A woman claimed her deceased uncle had been slandered in the two scholars’ work that suggested he helped kill Jews during WWII.
The libel case has been closely watched because it is expected to set an important precedent for future independent Holocaust research.
A Court in Poland has ruled Tuesday that two prominent Holocaust researchers must apologize to a woman who claimed her deceased uncle had been slandered in a historical work that suggested he helped kill Jews during WWII, Associated Press reported.
The libel case has been closely watched because it is expected to set an important precedent for future independent Holocaust research. The ruling can be appealed.
Lawyers for 81-year-old Filomena Leszczynska argued that her uncle was a Polish hero who had saved Jews, and that the two scholars had harmed her good name and that of her family.
Judge Ewa Jonczyk ruled that the scholars, Barbara Engelking and Jan Grabowski, must make a written apology to Leszczynska for “providing inaccurate information” that her late uncle, Edward Malinowski, robbed a Jewish woman during the war and contributed to the death of Jews hiding in a forest in Malinowo in 1943, when Poland was under German occupation. They were also ordered to apologize for “violating his honor.”

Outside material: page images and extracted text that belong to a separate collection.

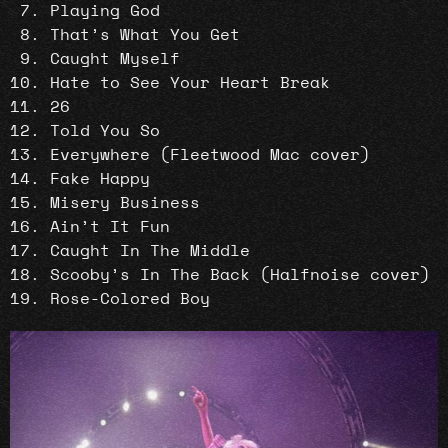
Playing God
That’s What You Get
Caught Myself
Hate to See Your Heart Break
26
Told You So
Everywhere (Fleetwood Mac cover)
Fake Happy
Misery Business
Ain’t It Fun
Caught In The Middle
Scooby’s In The Back (Halfnoise cover)
Rose-Colored Boy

The judge drew attention to the discrepancies in the testimony, given at different times, by the Jewish woman whose testimony was the basis of the description of Malinowski’s bahaviour..
Malinowski was acquitted in a communist court in 1950 of being an accomplice to the killing by Germans of 18 Jews in a forest near the village of Malinowo in 1943.
Grabowski, a Polish-Canadian history professor at the University of Ottawa, and Engelking, founder and director of the Polish Center for Holocaust Research in Warsaw, are among Poland’s most prominent Holocaust researchers.
World Jewish Congress President Ronald S. Lauder expressed his dismay following the court ruling. “As someone who has been deeply engaged with Poland for more than three decades, I am dismayed that a Warsaw court ruled against historians Prof. Barbara Engelking and Prof. Jan Grabowski in the misguided libel case that was brought against them. It is simply unacceptable that historians should be afraid of citing credible testimony of Holocaust survivors.’’
He added, “This outcome does not bode well for the future of historical research in Poland and sends precisely the wrong message to those who seek to stifle the work of scholars. I hope that today’s verdict will be overturned on appeal, and that the day will come when decisions regarding the integrity of history will once again be left to historians and not politicians or judges.”